Exkursionen zu verschiedenen Wappen in unserer Stadt (Teil 3)

Hier finden Sie den ersten Teil und den zweiten Teil unserer Serie.

7. Villa (Weinbergstr. 40)

Weinbergstraße 40, 1894

In der straßenseitigen Einfriedung des Villengrundstücks Weinbergstraße 40 erkennen wir im Schlussstein der Pforte ein nicht alltägliches Wappen. Der Bildhauer arbeitete aus dem Sandstein ein künstlerisches Arrangement aus Gegenständen bzw. Werkzeugen heraus, das spontan an einen Baumeister oder Architekten erinnert – eine Säule, einen Winkel (Richtscheid) und ein Lot (Senkblei) – verbunden mit Dingen, die Schönheit suggerieren – eine Rose, Bänder und Schleifen. Der erste Eindruck ist nicht falsch, denn diese Villa schuf sich 1894 der Dresdner Architekt Oswald Haenel (1842 – 1911). Die Ausführung lag übrigens in den Händen der Firma Gebr. Ziller. Ein zweiter Blick auf das Wappen (respektive auf den Artikel von Frau Schicktanz in V+R 07/10) verrät uns dann aber noch mehr: alles sind zugleich Symbole der Freimaurer, einem etwas geheimnisvollen Männerbund, und in der Tat war Haenel seit 1892 in der Dresdner Loge »Zum Goldenen Apfel« und brachte es da bis zum Meister der Freimaurer. So steht die abgebrochene Säule eigentlich für Tod oder Ende, ist sie aber zugleich umgekehrt, wie hier, deutet das auf einen Neuanfang hin. Der Winkel meint im freimaurerischen Sinne Redlichkeit und Gerechtigkeit und das Lot zeigt Geradlinigkeit und Wahrhaftigkeit im Denken und Tun der jeweiligen Bezugsperson an. In Radebeul ist dieses Wappen einmalig und unterscheidet sich von Adels- und Schmuckwappen, es ist sehr schön gearbeitet und gut erhalten. Weitere Symbole der Freimaurer kann man auch in der Fassadenmalerei der Villa erkennen. Dass das Tor, das vor 1989 unsachgemäß auf »Trabantbreite« vergrößert worden war, wieder das alte Maß und sein ursprüngliches Aussehen hat, verdanken wir der Initiative des heutigen Eigentümers Dr. Jens Wiedemann, der weder mit dem o.g. O. Haenel noch mit dem späteren Eigentümer Dr. von Boetticher, der selbst kein Wappen hinterließ, verwandt ist.

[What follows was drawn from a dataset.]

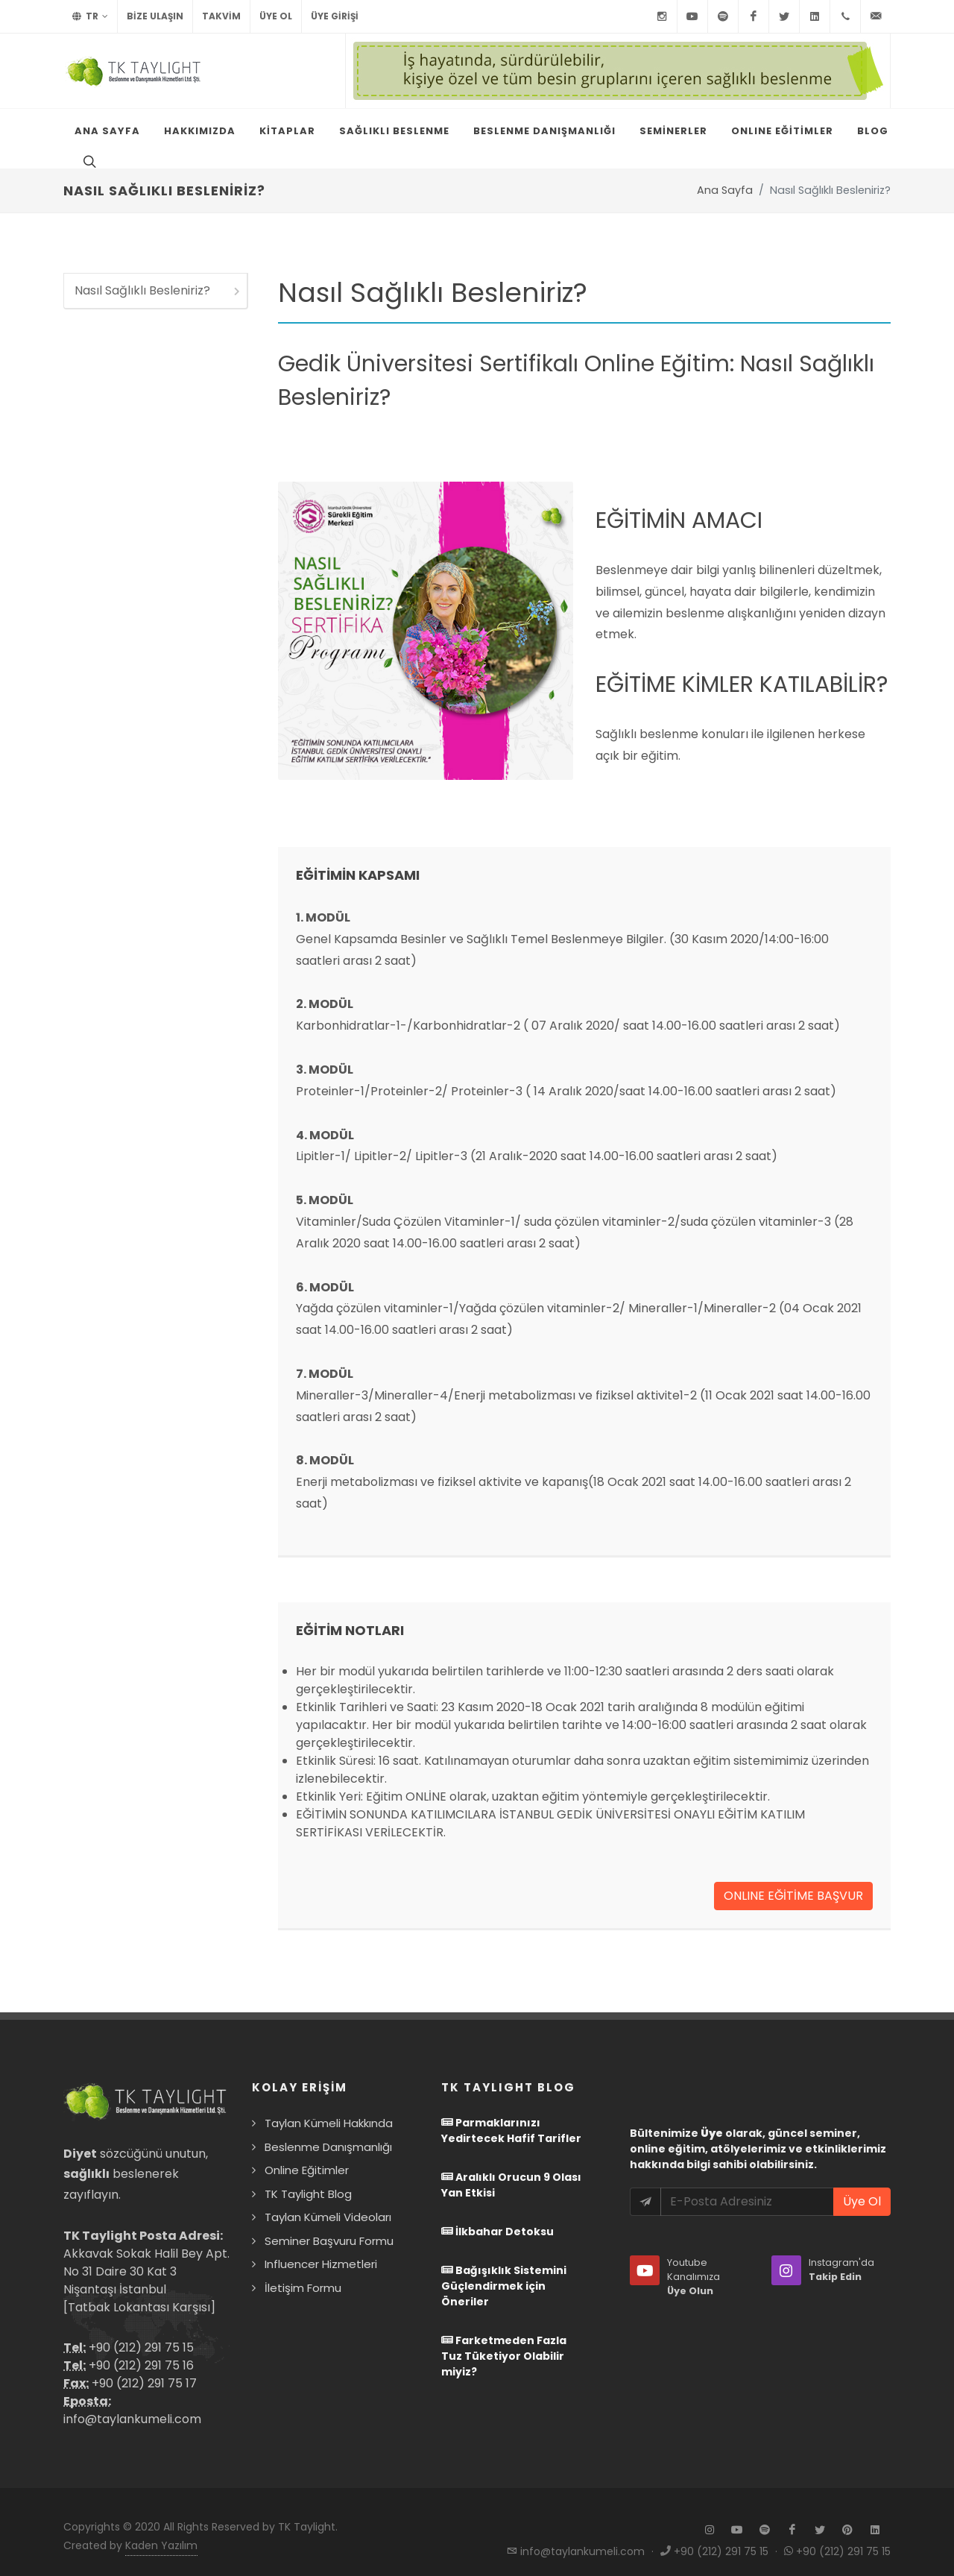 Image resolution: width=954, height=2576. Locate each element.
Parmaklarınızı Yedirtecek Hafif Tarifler (511, 2115)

8. Hagensche Villa (Augustusweg 105)

Augustusweg 105, 1908

Ganz im Osten Radebeuls finden wir die von Hagensche Villa (Augustusweg 105), die Architekt Oskar Menzel 1907 entwarf, der Bau war 1908 fertig. Über dem Eingang auf der Nordseite erkennen wir das Wappen des sich hier zur Ruhe gesetzten Oberstleutnant Christian Friedrich Leopold Freiherr von Hagen. Wie mir Herr RA Voigt, der heute das als Kanzlei genutzte Haus zusammen mit seiner Frau besitzt, erklärte, handelt es sich nicht um das Wappen des Oberstleutnant Hans von Erdmannsdorf, der nach von Hagen das Haus besaß. Die Gestaltung des Wappens zeigt ein leicht nach links verkipptes Wappenschild mit Längsstreifen auf der rechten Hälfte und links erhabene, nach einem bestimmten Schema gegliederte Punkte. Darüber folgt eine nach links schauende Helmzier mit zwei Flügeln drauf, seitlich von Wappen und Helm sehen wir bewegtes Rankenwerk. Das Ganze wird schließlich von einer Halbrundwulst gerahmt, die eine Kleeblattform hat. Das Material des Wappens könnte Sandstein oder Stuck sein und hat bei der letzten Sanierung einen einheitlich cremefarbenen Anstrich bekommen. Vor 1989 wurde die Villa mit großem Park als das »Lotte-Rotholz-Kinderheim« genutzt.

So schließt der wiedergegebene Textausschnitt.